Saturday, January 3, 2009

Why Consumer Report's Loudspeaker Accuracy Scores Are Not Accurate

For over 35 years, Consumer Reports magazine recommended loudspeakers to consumers based on what many audio scientists believe to be a flawed loudspeaker test methodology. Each loudspeaker was assigned an accuracy score related to the "flatness" of its sound power response measured in 1/3-octave bands. Consumers Union (CU) - the organization behind Consumer Reports - asserted that the sound power best predicts how good the loudspeaker sounds in a typical listening room. Until recently, this assertion had never been formally tested or validated in a published scientific study.
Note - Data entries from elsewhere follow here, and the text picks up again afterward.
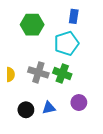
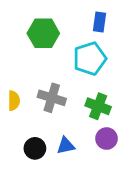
green cross: (62, 73) -> (98, 106), moved

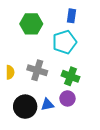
purple circle: (106, 139) -> (67, 98), moved
black circle: (35, 148) -> (25, 107), size x1.5

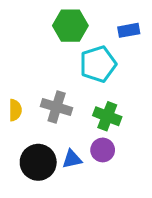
blue rectangle: (72, 16) -> (129, 30), moved, turned 72
green hexagon: (31, 24) -> (70, 26), moved

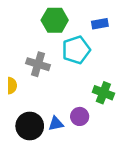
gray cross: (57, 107) -> (38, 64), moved
green cross: (107, 116) -> (103, 93), moved

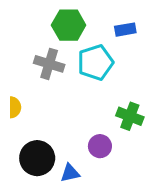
gray cross: (38, 64) -> (49, 64), moved
blue triangle: (56, 124) -> (70, 173), moved

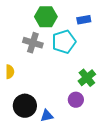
green cross: (130, 116) -> (87, 78), turned 30
purple circle: (100, 146) -> (76, 100), moved

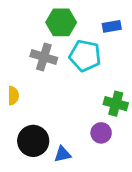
cyan pentagon: (64, 42) -> (85, 56), turned 30
green cross: (87, 78) -> (116, 104), turned -36

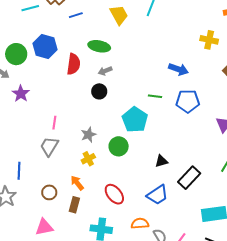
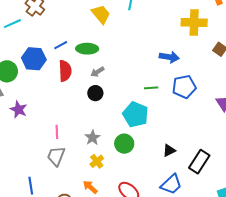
blue line: (76, 15) -> (61, 45), moved
yellow cross: (209, 40) -> (194, 22), size x1.4

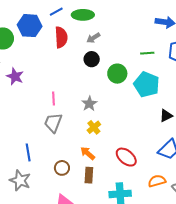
cyan pentagon: (136, 114) -> (147, 84), moved
green circle: (124, 144) -> (117, 74), moved

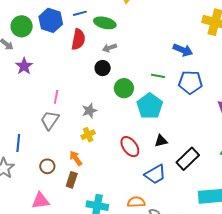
red ellipse: (126, 157) -> (130, 147), moved

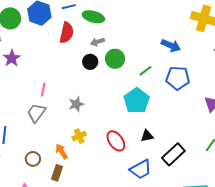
green line: (158, 76) -> (145, 71), turned -48
green circle: (124, 88) -> (115, 59), moved
yellow cross: (88, 135) -> (79, 136), moved

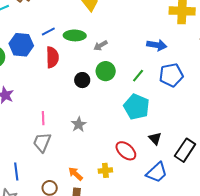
gray arrow: (98, 42) -> (101, 45), moved
yellow cross: (79, 136) -> (105, 170), moved, turned 32
black triangle: (147, 136) -> (155, 138), turned -48

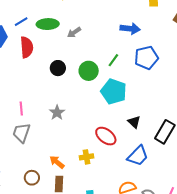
green circle: (106, 71) -> (89, 71), moved

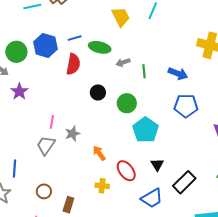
green line: (113, 60) -> (144, 71), moved, turned -56
gray star: (57, 113) -> (72, 134), moved
orange arrow: (57, 162) -> (99, 153), moved

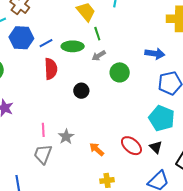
blue hexagon: (45, 45) -> (21, 38), moved
green line: (144, 71) -> (97, 34), moved
green circle: (127, 103) -> (120, 72), moved
cyan pentagon: (146, 130) -> (162, 118), moved
red ellipse: (126, 171) -> (131, 146), moved

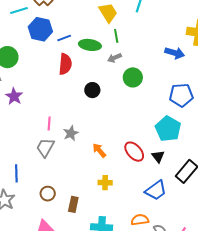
blue arrow: (155, 54) -> (175, 53), moved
In 2004, the author conducted a study designed to address following question: "Does the CU loudspeaker model accurately predict listeners' loudspeaker preference ratings?" (see Reference 1). A sample of 13 different loudspeaker models reviewed in the 2001 August edition of Consumer Reports was selected for the study. Over the course of several months, the 13 loudspeakers were subjectively evaluated by a panel of trained listeners in a series of controlled, double-blind listening tests. Comparative judgments were made among different groups of 4 speakers at a time using four different music programs. Loudspeaker positional biases were eliminated via an automated speaker shuffler. To control loudspeaker context effects, a balanced test design was used so that each loudspeaker was compared against the other 12 loudspeaker models, an equal number of times. This produced a total of 2,912 preference, distortion and spectral balance ratings, in addition to 2,138 comments.

The above graph plots the mean listener loudspeaker preference rating and 95% confidence intervals (blue circles), and the corresponding CU predicted accuracy score (red squares) for each of the 13 loudspeakers. The agreement between the listener preference and CU accuracy scores is very poor, indeed; in fact, the correlation between the two sets of ratings is actually negative (r = -.22) and statistically insignificant (p = 0.46). The most preferred loudspeaker in the test group (loudspeaker 1) actually received the lowest CU accuracy score (76). Conversely, some of the least preferred loudspeakers (e.g. loudspeakers 9 and 10) received the highest CU accuracy scores. In conclusion, the CU accuracy scores do not accurately predict listeners' loudspeaker preference ratings. Since this study was published, CU has begun to reevaluate their loudspeaker testing methods. Hopefully, their new rating system will more accurately predict the perceived sound quality of loudspeakers in a typical listening room.

In the next installment of this article, I will explain why the CU loudspeaker model failed to accurately predict listeners' loudspeaker preferences, and show some new models that work much better in this regard.

Updated 1/5/2009: Today, I was contacted by Consumer Reports who informed me that since 2006 they no longer publish loudspeaker reviews based on their sound power model that I tested in 2004. I was told their new model for predicting loudspeaker sound quality uses a combination of sound power and other analytics to better characterize what the listener hears in a room. In this regard, it is similar to the predictive model I developed, which I will discuss in an upcoming blog posting.


[1] Sean E. Olive, "A Multiple Regression Model for Predicting Loudspeaker Preferences using Objective Measurements: Part 1 -Listening Test Results," presented at the 116th AES Convention, May 2004.


  1. Interesting.

    What would be nice is to first show that these trained listeners are good enough to replicate the CU measurements, THEN to establish that is not the same as "preference" as demonstrated above.

    Frankly, as I renew my acquaintance with this literature... I am wondering if the training "taught" the panel to like a certain kind of sound?


  2. Hi Ben,

    I don't quite understand your first statement. The CU accuracy ratings are based on acoustical measurements made in an anechoic chamber; they are not perceptual measurements based on listening tests. So we cannot test whether our listeners can replicate the CU measurements since one is a perceptual measurement and the other is an acoustical measurement.

    We test our trained listeners against untrained listeners from time to time, and find they are not "biased" towards a certain sound. The trained listeners have similar loudspeaker preferences as a group of 300+ untrained listeners as documented in this study.


  3. I just saw your 'show' up around Boston and was searching for the original Consumer Reports ratings from back then. Is this something you'd care to help a brother out with? :)

    signed: -5

  4. Hi Anonymous
    The original source of CR ratings for the speakers in my paper came from Consumer Reports Magazine:

    "Small Boxes, big sound”, Consumer Reports, pp. 33-37, (Aug. 2001)."

    You may be able to find in at the CR website

  5. Correct me if I am wrong. Harnan tests a single speaker in mono and on-axis to the listener. How is this a real world representation of a consumer listening experience?